Second. To have a morally good act, the action itself must be morally good or neutral (no intrinsically evil acts [that is, the act itself is bad regardless of conditions] can ever be made good), the intention is good (doing something good or neutral for an evil reason makes the act evil), and the circumstances must be good (giving a Snickers bar to a starving child who turns out to have a peanut allergy is bad, even if no harm was intended).

Third. The conditions that make up a mortal sin require committing a serious (grave) evil, knowing it was evil and freely choosing to do it anyway.

Fourth. If it’s impossible to know something (for example, Native Americans in pre-Colombian times absolutely could not have known of the need to accept Christ) and the person acted wrongly, thinking what they did was good, God will not hold a person responsible for that ignorance, even though wrong is done. We call this invincible ignorance. But, if the ignorance was something that could have been learned if the person bothered to look but was negligent, that isn’t excusable. We call this vincible ignorance.

Fifth. The person who knows they have committed a grave sin need to go to Confession before receiving communion (Canon 916). Notorious and unrepentant sinners who choose to go receive Communion anyway can be barred (Canon 915).
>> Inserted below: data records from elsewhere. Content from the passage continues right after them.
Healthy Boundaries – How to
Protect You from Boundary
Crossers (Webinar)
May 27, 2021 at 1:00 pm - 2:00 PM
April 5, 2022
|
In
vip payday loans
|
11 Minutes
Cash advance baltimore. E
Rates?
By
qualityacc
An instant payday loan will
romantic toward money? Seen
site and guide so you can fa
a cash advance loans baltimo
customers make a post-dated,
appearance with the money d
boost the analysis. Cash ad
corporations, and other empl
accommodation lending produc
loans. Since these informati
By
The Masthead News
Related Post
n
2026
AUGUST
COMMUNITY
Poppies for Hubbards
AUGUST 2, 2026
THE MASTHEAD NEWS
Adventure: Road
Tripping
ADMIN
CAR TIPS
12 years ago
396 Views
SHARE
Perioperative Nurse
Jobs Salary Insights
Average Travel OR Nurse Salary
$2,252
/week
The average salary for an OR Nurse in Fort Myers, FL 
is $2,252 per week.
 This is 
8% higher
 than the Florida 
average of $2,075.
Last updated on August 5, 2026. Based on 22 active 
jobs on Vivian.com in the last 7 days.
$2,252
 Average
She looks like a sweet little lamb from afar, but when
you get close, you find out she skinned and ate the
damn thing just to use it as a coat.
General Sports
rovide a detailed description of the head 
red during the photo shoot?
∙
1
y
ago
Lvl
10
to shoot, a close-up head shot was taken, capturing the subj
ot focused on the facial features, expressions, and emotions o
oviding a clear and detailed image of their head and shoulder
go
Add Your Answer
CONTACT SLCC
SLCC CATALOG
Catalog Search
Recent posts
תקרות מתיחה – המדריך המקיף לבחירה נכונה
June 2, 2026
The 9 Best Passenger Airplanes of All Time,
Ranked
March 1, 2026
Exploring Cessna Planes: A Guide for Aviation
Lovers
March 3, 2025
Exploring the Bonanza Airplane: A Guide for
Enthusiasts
So, we could sum this up and say, since we may not do an evil act so good may come of it, we have an obligation to learn what the Church teaches and live it. We are without excuse if we reject the Church teaching and do evil, and we are without excuse if we do evil through ignorance that we could have cleared up if we bothered to look. We could wind up in a state of mortal sin if all conditions are present.

We can never deliberately choose to do evil or to freely and knowingly assist in that evil. (For example, you can never have a morally good rape or a morally good lynching). Even if a Catholic should dissent from Church teaching, they are not excused from obeying it. Otherwise “I disagree” could be an iron clad defense for geocide or murder. If anybody does take part in assisting evil knowingly and willingly, they are responsible for having done evil. So, in the Ratzinger Memorandum, he mentions voting for someone because they are pro-abortion as an example of being obligated to stay away from receiving the Eucharist.

But What About Acts that Aren’t Intrinsically Evil

So, let’s move on. Keeping the above things in mind, let’s move on to Proportionate Reasons that justify an act that is not intrinsically evil in itself, but still makes the evil act possible. 

The immediately relevant part of the Ratzinger Memorandum, the part that gets dragged out every four years, is the section on voting. Voting in itself a civic duty, not an intrinsic evil. Therefore, any sin involved comes from the intention or the consequences.

While deliberate evil in a vote exists if one deliberately chose to vote to support something the Church condemned as evil, we still need to consider the consequences of voting for something that will have an evil consequence, even if unintended. This isn’t a “moral calculus” where we decide X amount of evil is tolerable, while X+1 is not. Instead we have to consider whether the person who enabled the evil had a reason that took away culpability.

If the person knows that voting for a candidate who publicly states his support for something the Church labels evil would enable this bad result (and not being aware indicates a defect in knowledge of Church teaching or the politician’s position), the greater the evil enabled means the greater the reason is needed proportionate to the harm done (there’s where we get the term proportionate reason) is needed to justify the participation in the act.

I’ve pointed out elsewhere that the Catholic Church has (in Gaudium et Spes #27) listed abortion next to murder and genocide in talking about evils. So, we cannot simply treat abortion as one issue among many any more than we can treat murder or genocide as one issue among many. 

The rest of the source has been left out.